No clima, a sequência importou: sem a âncora atômica, a mitigação ficou mais cara e mais lenta. Na economia, os custos de eletricidade subiram e comprimiram as margens da indústria eletrointensiva. Ainda assim, houve ganhos reais. A aposta maciça em renováveis criou escala, derrubou preços globais e forçou inovações em gestão de rede, armazenamento e resposta da demanda. Sucesso e custo podem coexistir na mesma história. A questão é o preço relativo e quem capturou os benefícios: a demanda subsidiada foi europeia; grande parte da manufatura que colheu os frutos ficou na Ásia.
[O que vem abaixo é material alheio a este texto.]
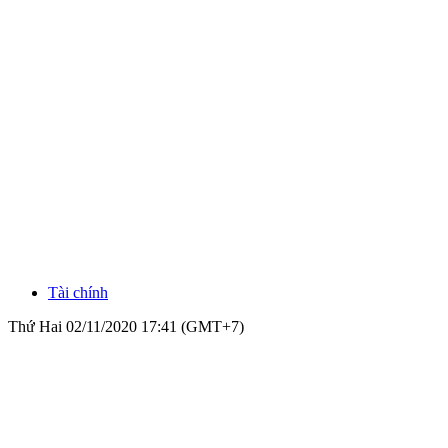
Tài chính
Thứ Hai 02/11/2020 17:41 (GMT+7)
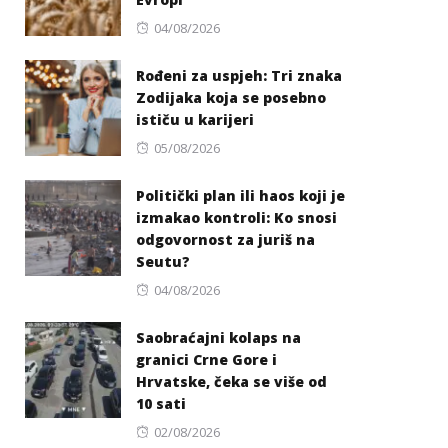
Posted
04/08/2026
on
Rođeni za uspjeh: Tri znaka
Zodijaka koja se posebno
ističu u karijeri
Posted
05/08/2026
on
Politički plan ili haos koji je
izmakao kontroli: Ko snosi
odgovornost za juriš na
Seutu?
Posted
04/08/2026
on
Saobraćajni kolaps na
granici Crne Gore i
Hrvatske, čeka se više od
10 sati
Posted
02/08/2026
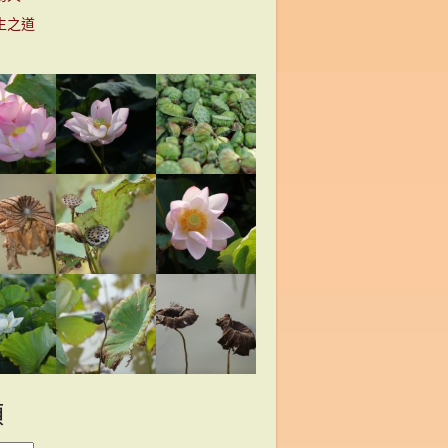
生之道
類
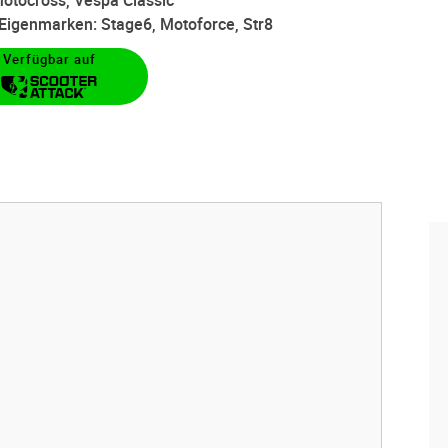
otocross, Vespa Classic
d Eigenmarken: Stage6, Motoforce, Str8
Verfügbar auf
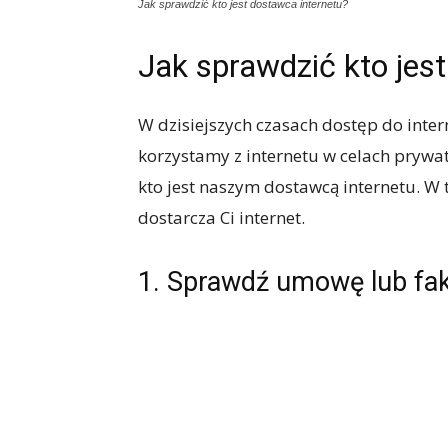
Jak sprawdzić kto jest dostawca internetu?
Jak sprawdzić kto jes
W dzisiejszych czasach dostęp do inter
korzystamy z internetu w celach prywa
kto jest naszym dostawcą internetu. W 
dostarcza Ci internet.
1. Sprawdź umowę lub fa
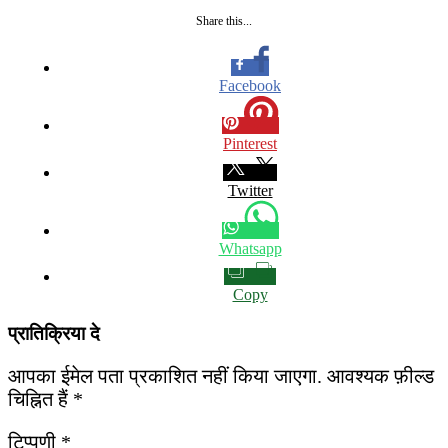
Share this...
Facebook
Pinterest
Twitter
Whatsapp
Copy
प्रातिक्रिया दे
आपका ईमेल पता प्रकाशित नहीं किया जाएगा.
आवश्यक फ़ील्ड
चिह्नित हैं
*
टिप्पणी
*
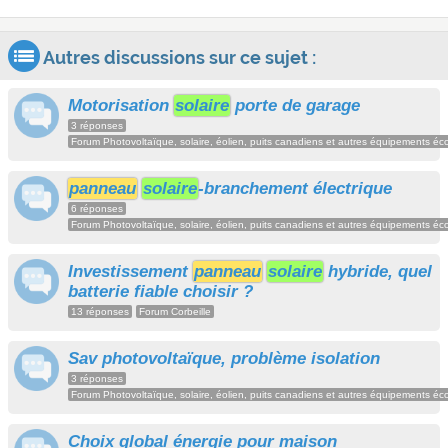
Autres discussions sur ce sujet :
Motorisation
solaire
porte de garage
3 réponses
Forum Photovoltaïque, solaire, éolien, puits canadiens et autres équipements éc
panneau
solaire
-branchement électrique
6 réponses
Forum Photovoltaïque, solaire, éolien, puits canadiens et autres équipements éc
Investissement
panneau
solaire
hybride, quel
batterie fiable choisir ?
13 réponses
Forum Corbeille
Sav photovoltaïque, problème isolation
3 réponses
Forum Photovoltaïque, solaire, éolien, puits canadiens et autres équipements éc
Choix global énergie pour maison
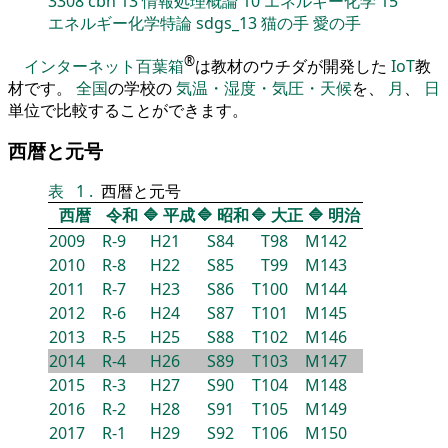
3308
cbn
13
情報処理概論
10
エネルギー化学
15
エネルギー化学特論
sdgs_13
猫の手
愛の手
®
インターネット百葉箱
は教材のウチダが開発した
IoT
教
材です。
全国
の学校の
気温・湿度・気圧・天候
を、
月
、
日
単位で比較することができます。
西暦と元号
表
1
.
西暦と元号
西暦
令和
🔷
平成
🔷
昭和
🔷
大正
🔷
明治
2009
R-9
H21
S84
T98
M142
2010
R-8
H22
S85
T99
M143
2011
R-7
H23
S86
T100
M144
2012
R-6
H24
S87
T101
M145
2013
R-5
H25
S88
T102
M146
2014
R-4
H26
S89
T103
M147
2015
R-3
H27
S90
T104
M148
2016
R-2
H28
S91
T105
M149
2017
R-1
H29
S92
T106
M150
O que um país como o Brasil – com hidroeletricidade abundante, gás em expansão, biomassa relevante, forte potencial eólico e solar e um programa nuclear modesto – pode extrair desse caso? Em primeiro lugar, a importância da ordem das coisas vale para além da eletricidade: políticas públicas pedem sequenciamento. Não se desativa uma capacidade, um arranjo institucional ou um mercado antes de existir substituto testado; preserva-se valor de opção, começa-se em piloto, mede-se e só então se escala. Transições bem-sucedidas combinam redundância, complementaridades e prazos realistas, evitando “saltos de penhasco”. Em seguida, entram as salvaguardas: cláusulas de revisão, metas mensuráveis, transparência de dados, auditorias independentes e janelas periódicas para correção de rota sem transformar ajustes em humilhação política. Também é insuficiente “contar com a opinião dos especialistas”; é preciso diversidade cognitiva e mecanismos formais de dissenso informado; pre-mortems, red teams e a obrigação de explicitar premissas, incertezas e cenários.
Nada disso pede unanimidade; pede método. Lideranças públicas precisam construir condições para decidir sob incerteza, preservar a possibilidade de revisão e proteger o dissenso qualificado. Não há desonra em reexaminar premissas quando o mundo muda; desonra há em confundir perseverança com obstinação.
O tema nuclear carrega símbolos, medos e memórias. É legítimo. Políticas de longo prazo devem combinar evidências, preferências sociais e instituições que aprendem – inclusive com erros. O Atomausstieg não é uma fábula de heróis e vilões: é um manual sobre como boas intenções, incentivos eleitorais e arranjos sólidos podem, juntos, produzir rigidez. O Brasil não precisa repetir esse enredo. Pode, com sobriedade, escrever outro: um em que a transição seja rápida, confiável e acessível – e em que as escolhas de Estado se façam com métricas à vista, dissenso protegido e portas abertas para reavaliar, quando necessário, o que a realidade demonstrar.